When police officers arrest you and then prosecutors arraign you on allegations of a criminal offense, you need to plan a defense if you want to be those charges in court. Prosecutors generally do not pursue cases without adequate evidence, so they likely have some compelling information that they believe will conclusively connect you to criminal activity.
The defense strategy that you employ in court will depend on numerous factors, including your criminal record, the evidence to prosecutor has and the exact charges they have brought against you. Some people avoid a conviction by challenging the evidence the prosecutors have collected. Others undermine the credibility of witnesses or bring in experts to testify on their behalf.
When the state has compelling evidence that you have no way to challenge and keep out of court, you may feel like you have a few options for a defense, but an affirmative defense could still be possible.
Affirmative defenses focus on circumstances
Rather than trying to reduce the connection between you and the alleged criminal offense, an affirmative defense strategy instead seeks to prove your actions weren’t criminal. There are numerous situations in which a behavior that would otherwise break the law technically becomes legal.
Although it is against the law to hit someone or use a weapon to hurt another person, you could engage in an act of interpersonal violence without breaking the law if you act to defend yourself against an immediate threat in your own home.

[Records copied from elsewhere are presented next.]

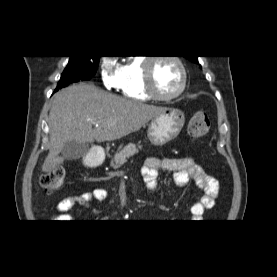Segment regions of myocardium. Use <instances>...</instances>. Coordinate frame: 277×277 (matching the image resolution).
Masks as SVG:
<instances>
[{
	"label": "myocardium",
	"instance_id": "obj_1",
	"mask_svg": "<svg viewBox=\"0 0 277 277\" xmlns=\"http://www.w3.org/2000/svg\"><path fill=\"white\" fill-rule=\"evenodd\" d=\"M159 59H169L177 64L181 73V84L179 89L168 96L161 95L157 92L154 84V76H153V64ZM143 84L144 90L146 93L153 99L159 101H170L177 97H179L186 89L187 86V70L183 63V61L177 57L176 55H166L164 57H151L144 62L143 66Z\"/></svg>",
	"mask_w": 277,
	"mask_h": 277
}]
</instances>
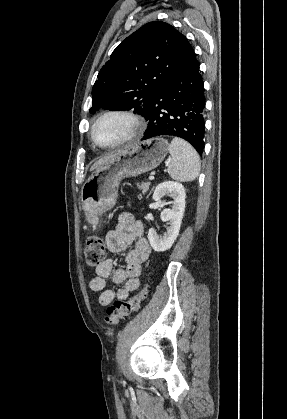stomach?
Here are the masks:
<instances>
[{
    "label": "stomach",
    "mask_w": 287,
    "mask_h": 419,
    "mask_svg": "<svg viewBox=\"0 0 287 419\" xmlns=\"http://www.w3.org/2000/svg\"><path fill=\"white\" fill-rule=\"evenodd\" d=\"M169 143L156 137L127 147L97 168L81 189L86 216L96 219L116 203L118 187L124 178L155 169L166 157Z\"/></svg>",
    "instance_id": "obj_1"
}]
</instances>
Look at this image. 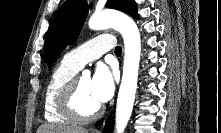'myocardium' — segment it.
Returning a JSON list of instances; mask_svg holds the SVG:
<instances>
[{
    "label": "myocardium",
    "mask_w": 221,
    "mask_h": 133,
    "mask_svg": "<svg viewBox=\"0 0 221 133\" xmlns=\"http://www.w3.org/2000/svg\"><path fill=\"white\" fill-rule=\"evenodd\" d=\"M81 76H74L64 84L57 95V107L62 115L76 123H88L99 118L103 107H99L89 115H83L77 107V91Z\"/></svg>",
    "instance_id": "myocardium-1"
}]
</instances>
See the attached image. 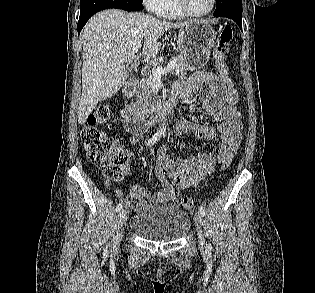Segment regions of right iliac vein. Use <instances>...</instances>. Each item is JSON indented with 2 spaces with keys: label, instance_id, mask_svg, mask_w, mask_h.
<instances>
[{
  "label": "right iliac vein",
  "instance_id": "obj_1",
  "mask_svg": "<svg viewBox=\"0 0 315 293\" xmlns=\"http://www.w3.org/2000/svg\"><path fill=\"white\" fill-rule=\"evenodd\" d=\"M127 221V212L126 210H121L117 216V224H116V236L113 243V249H116L119 246V243L122 240L123 226Z\"/></svg>",
  "mask_w": 315,
  "mask_h": 293
}]
</instances>
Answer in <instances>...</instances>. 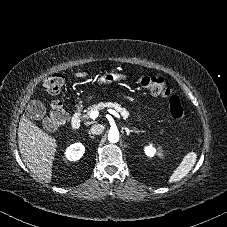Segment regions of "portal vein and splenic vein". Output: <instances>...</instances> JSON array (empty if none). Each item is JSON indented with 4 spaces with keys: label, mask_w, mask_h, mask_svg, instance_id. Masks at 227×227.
I'll return each instance as SVG.
<instances>
[{
    "label": "portal vein and splenic vein",
    "mask_w": 227,
    "mask_h": 227,
    "mask_svg": "<svg viewBox=\"0 0 227 227\" xmlns=\"http://www.w3.org/2000/svg\"><path fill=\"white\" fill-rule=\"evenodd\" d=\"M109 112H110L111 114H113L115 117L120 118V115H119L116 111H114V110H109ZM98 115H99V112L95 110V111H92V112L89 114V117H90L91 119H96V118L98 117Z\"/></svg>",
    "instance_id": "1"
}]
</instances>
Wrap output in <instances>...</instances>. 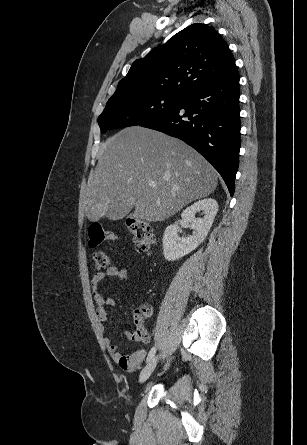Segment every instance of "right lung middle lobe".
Masks as SVG:
<instances>
[{"label":"right lung middle lobe","mask_w":307,"mask_h":445,"mask_svg":"<svg viewBox=\"0 0 307 445\" xmlns=\"http://www.w3.org/2000/svg\"><path fill=\"white\" fill-rule=\"evenodd\" d=\"M184 96L165 94L118 95L111 97L98 117L101 133L142 125L157 119L180 104Z\"/></svg>","instance_id":"right-lung-middle-lobe-1"}]
</instances>
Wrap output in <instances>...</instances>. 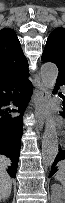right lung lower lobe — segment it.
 <instances>
[{"mask_svg":"<svg viewBox=\"0 0 65 203\" xmlns=\"http://www.w3.org/2000/svg\"><path fill=\"white\" fill-rule=\"evenodd\" d=\"M28 76L0 84V154L11 159L12 165L7 172L12 177L16 176L20 156L23 113L32 95ZM12 100L15 108H4Z\"/></svg>","mask_w":65,"mask_h":203,"instance_id":"98d812e1","label":"right lung lower lobe"}]
</instances>
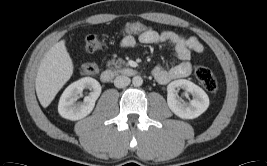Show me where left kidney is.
Returning a JSON list of instances; mask_svg holds the SVG:
<instances>
[{
    "label": "left kidney",
    "instance_id": "1",
    "mask_svg": "<svg viewBox=\"0 0 267 166\" xmlns=\"http://www.w3.org/2000/svg\"><path fill=\"white\" fill-rule=\"evenodd\" d=\"M183 89L193 96L189 103L181 102L177 96V89ZM167 103L171 111L182 119H194L204 113L209 106V98L205 91L186 79L172 81L167 86Z\"/></svg>",
    "mask_w": 267,
    "mask_h": 166
}]
</instances>
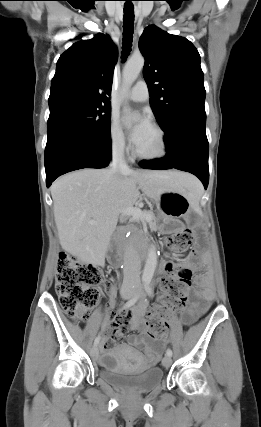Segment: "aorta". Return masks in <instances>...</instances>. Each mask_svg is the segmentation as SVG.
<instances>
[{
    "label": "aorta",
    "mask_w": 261,
    "mask_h": 427,
    "mask_svg": "<svg viewBox=\"0 0 261 427\" xmlns=\"http://www.w3.org/2000/svg\"><path fill=\"white\" fill-rule=\"evenodd\" d=\"M144 57L142 55H133L126 63L122 73V91L127 93L137 79L138 75L144 67ZM124 111L129 112V108L125 107ZM157 266L156 247L151 245L148 249L146 264L143 270L142 280L150 282L153 278Z\"/></svg>",
    "instance_id": "762f6f07"
}]
</instances>
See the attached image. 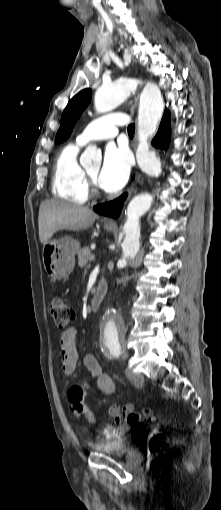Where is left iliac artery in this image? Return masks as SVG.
I'll use <instances>...</instances> for the list:
<instances>
[{"instance_id":"obj_1","label":"left iliac artery","mask_w":221,"mask_h":510,"mask_svg":"<svg viewBox=\"0 0 221 510\" xmlns=\"http://www.w3.org/2000/svg\"><path fill=\"white\" fill-rule=\"evenodd\" d=\"M111 354L115 357H119L121 354L120 346H115L114 349L111 351Z\"/></svg>"}]
</instances>
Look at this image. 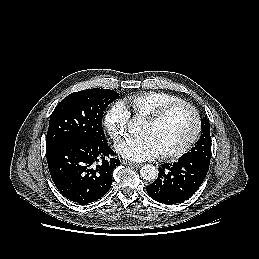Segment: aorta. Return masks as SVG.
<instances>
[{
  "label": "aorta",
  "instance_id": "1",
  "mask_svg": "<svg viewBox=\"0 0 259 259\" xmlns=\"http://www.w3.org/2000/svg\"><path fill=\"white\" fill-rule=\"evenodd\" d=\"M128 128L131 134H137L139 132V126L136 118L129 122ZM140 175L145 181H153L158 176V170L155 166L147 164L140 169Z\"/></svg>",
  "mask_w": 259,
  "mask_h": 259
}]
</instances>
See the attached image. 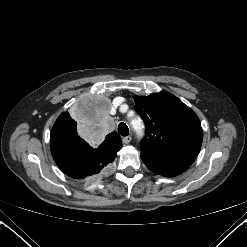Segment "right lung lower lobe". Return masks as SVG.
Instances as JSON below:
<instances>
[{"label":"right lung lower lobe","instance_id":"obj_1","mask_svg":"<svg viewBox=\"0 0 247 247\" xmlns=\"http://www.w3.org/2000/svg\"><path fill=\"white\" fill-rule=\"evenodd\" d=\"M52 156L63 173L75 179L98 174L117 156L112 147L92 148L77 132L52 129L50 135Z\"/></svg>","mask_w":247,"mask_h":247}]
</instances>
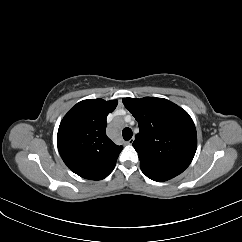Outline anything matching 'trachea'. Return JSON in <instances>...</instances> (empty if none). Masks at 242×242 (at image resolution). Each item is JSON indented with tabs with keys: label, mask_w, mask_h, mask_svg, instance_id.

There are other affirmative defenses that can work against different charges. Someone who is the victim of human trafficking could use their experience to defend against any criminal activity that occurred. Someone who lacks the mental capacity to act as an adult or who experienced temporary insanity could argue that they did not have the capability of forming criminal intent.
An affirmative defense can be a viable option for those who cannot distance themselves from what seems like criminal behavior by challenging or undermining the evidence. It allows them to prove that they did not break the law by reframing the situation and showing that there were extenuating circumstances.
No one defense strategy will work in every case
Affirmative defenses often required careful planning and the support of experts. Looking into all of the ways to raise a reasonable doubt about your guilt can help you choose the right defense strategy when you find yourself accused of a major felony.